I really love pasta dishes. I love them because I love pasta, I love them because they are comforting and most of all I love them because if you have a box of dried pasta and some meat or veggies, in this case fettuccine, broccoli and Italian sausage, you’ve got yourself a meal. A meal that can usually be put together in about a half an hour. Which for me, at this point in my pregnancy has become more important than I ever thought.
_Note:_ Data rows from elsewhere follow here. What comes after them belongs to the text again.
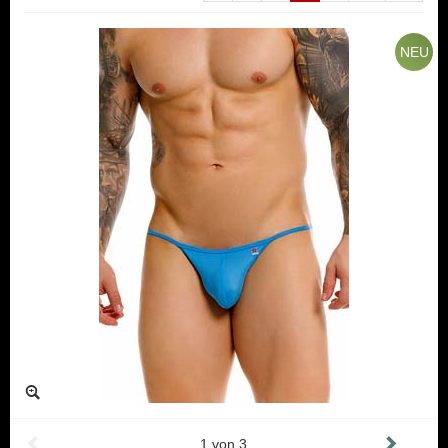
NEU
1
von
3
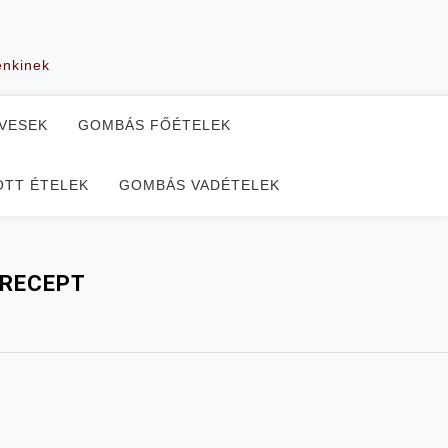
enkinek
VESEK
GOMBÁS FŐÉTELEK
TT ÉTELEK
GOMBÁS VADÉTELEK
 RECEPT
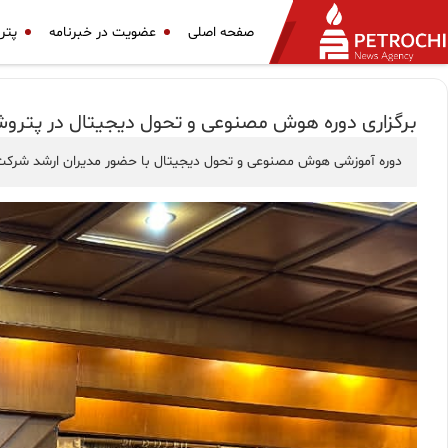
صفحه اصلی
عضویت در خبرنامه
پتر
برگزاری دوره هوش مصنوعی و تحول دیجیتال در پترو
دوره آموزشی هوش مصنوعی و تحول دیجیتال با حضور مدیران ارشد شرکت 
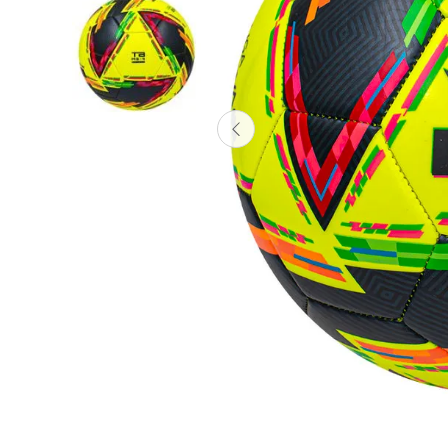
Lanzadores
Muñecas
Construcción
Peluches
Vehículos y Pistas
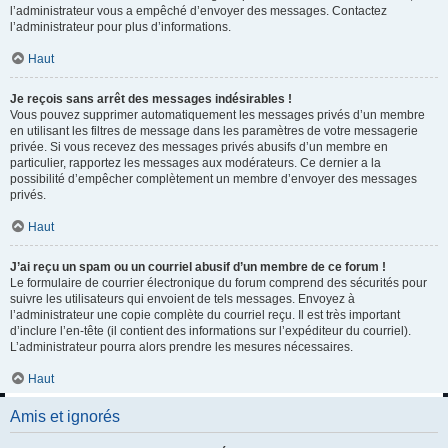
l’administrateur vous a empêché d’envoyer des messages. Contactez
l’administrateur pour plus d’informations.
Haut
Je reçois sans arrêt des messages indésirables !
Vous pouvez supprimer automatiquement les messages privés d’un membre
en utilisant les filtres de message dans les paramètres de votre messagerie
privée. Si vous recevez des messages privés abusifs d’un membre en
particulier, rapportez les messages aux modérateurs. Ce dernier a la
possibilité d’empêcher complètement un membre d’envoyer des messages
privés.
Haut
J’ai reçu un spam ou un courriel abusif d’un membre de ce forum !
Le formulaire de courrier électronique du forum comprend des sécurités pour
suivre les utilisateurs qui envoient de tels messages. Envoyez à
l’administrateur une copie complète du courriel reçu. Il est très important
d’inclure l’en-tête (il contient des informations sur l’expéditeur du courriel).
L’administrateur pourra alors prendre les mesures nécessaires.
Haut
Amis et ignorés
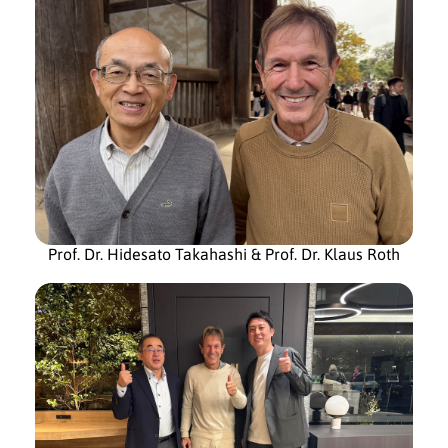
Prof. Dr. Hidesato Takahashi & Prof. Dr. Klaus Roth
I am currently 9 months pregnant. Yet I have about 4 more weeks to go. I feel like I’ve been lied to my whole life. Word to the wise you are actually pregnant for 10 months. Not that I am complaining, I’m just starting to get really uncomfortable. I have even noticed that these past few weeks I’m having trouble standing long enough to do any experimenting in the kitchen. As a result I have gravitated towards dishes like this pasta that are easy to make, sure to be crowd pleasers, limit the amount of time that I am standing and satisfy my pregnancy craving for anything creamy.
Creamy Broccoli and Sausage FettuccinePrint Recipe
- 1 tablespoon olive oil
- 1 pound Italian sausage links
- 1 pound dried fettuccine
- 2 crowns broccoli, chopped into florets
- 4 cloves garlic, minced
- 3 tablespoons butter
- 2 ounces cream cheese
- 1 cup heavy cream
- 1 cup shredded Parmesan cheese
Heat olive oil in a large skillet over medium-high heat, cook sausage until cooked through. Slice and set aside.
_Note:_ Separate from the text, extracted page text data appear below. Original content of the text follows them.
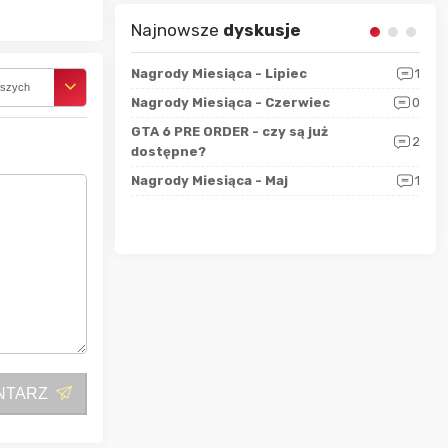
Najnowsze
dyskusje
sza?
3
Nagrody Miesiąca - Lipiec
1
RAN
rszych
 logicznie
Nagrody Miesiąca - Czerwiec
0
Zno
5
ALL
GTA 6 PRE ORDER - czy są już
2
4
dostępne?
Nag
rzec
0
Nagrody Miesiąca - Maj
1
Rapo
Hot
NTARZ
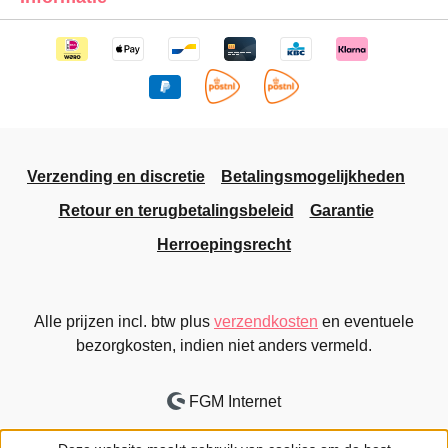
Verzending en discretie
Betalingsmogelijkheden
Retour en terugbetalingsbeleid
Garantie
Herroepingsrecht
Alle prijzen incl. btw plus
verzendkosten
en eventuele
bezorgkosten, indien niet anders vermeld.
FGM Internet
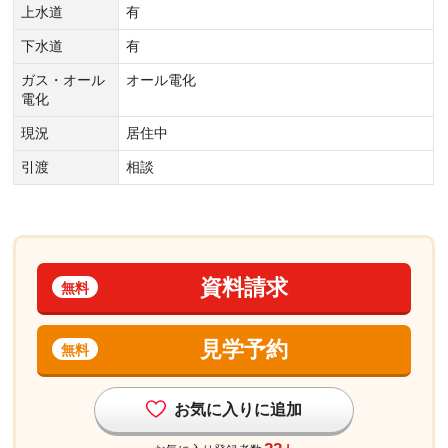
上水道
有
下水道
有
ガス・オール
オール電化
電化
現況
居住中
引渡
相談
資料請求
無料
見学予約
無料
お気に入りに追加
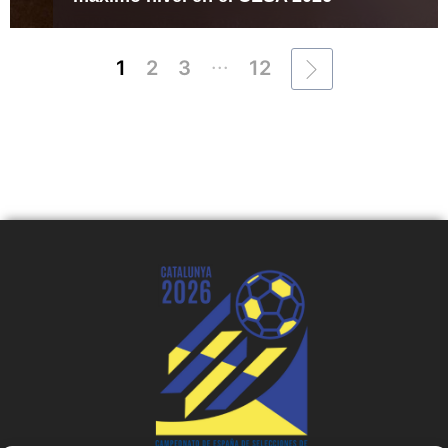
...
1
2
3
12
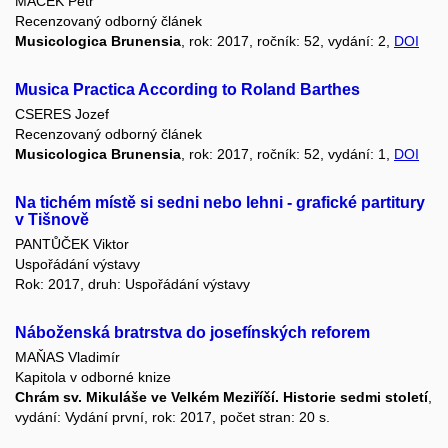
MACEK Petr
Recenzovaný odborný článek
Musicologica Brunensia
, rok: 2017, ročník: 52, vydání: 2,
DOI
Musica Practica According to Roland Barthes
CSERES Jozef
Recenzovaný odborný článek
Musicologica Brunensia
, rok: 2017, ročník: 52, vydání: 1,
DOI
Na tichém místě si sedni nebo lehni - grafické partitury
v Tišnově
PANTŮČEK Viktor
Uspořádání výstavy
Rok: 2017, druh: Uspořádání výstavy
Náboženská bratrstva do josefínských reforem
MAŇAS Vladimír
Kapitola v odborné knize
Chrám sv. Mikuláše ve Velkém Meziříčí. Historie sedmi století
,
vydání: Vydání první, rok: 2017, počet stran: 20 s.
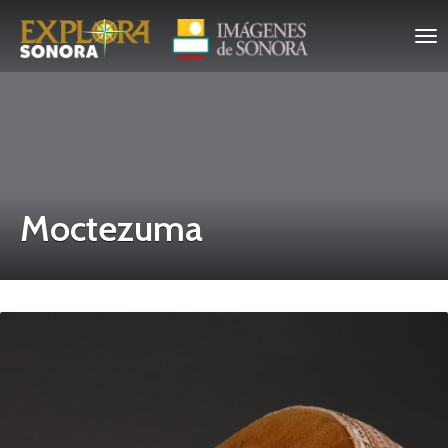
Moctezuma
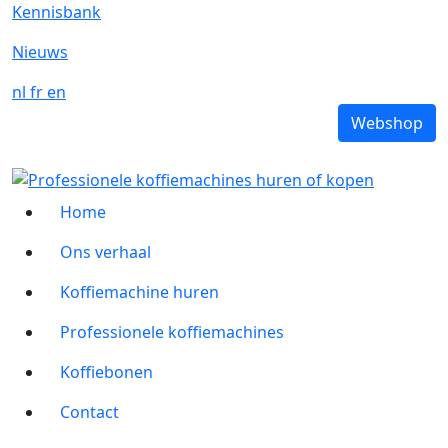
Kennisbank
Nieuws
nl
fr
en
Webshop
Home
Ons verhaal
Koffiemachine huren
Professionele koffiemachines
Koffiebonen
Contact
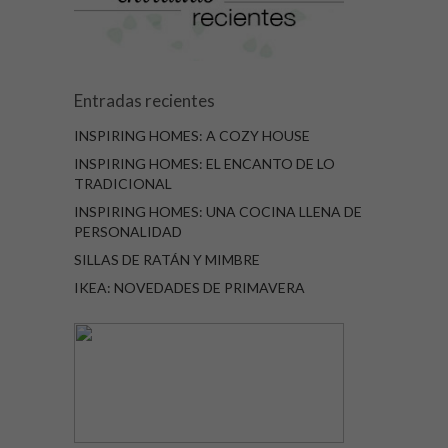
Entradas recientes
INSPIRING HOMES: A COZY HOUSE
INSPIRING HOMES: EL ENCANTO DE LO
TRADICIONAL
INSPIRING HOMES: UNA COCINA LLENA DE
PERSONALIDAD
SILLAS DE RATÁN Y MIMBRE
IKEA: NOVEDADES DE PRIMAVERA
While you are cooking the sausage, bring a large pot of water to a boil and cook pasta according to package directions. During the last 3 minutes of cooking, add the broccoli florets to the water. Cook until they are bright green and have softened. Drain.
Melt the butter in the pan, stir in the garlic, cook for 30 seconds. Return the sausage, pasta and broccoli to the pan. Add in cream cheese and heavy cream. Stir continuously until cream cheese melts. Stir in shredded Parmesan cheese. Toss until combined. Turn off heat and let pasta set for 5 minutes while sauce thickens. Toss once more. Serve hot.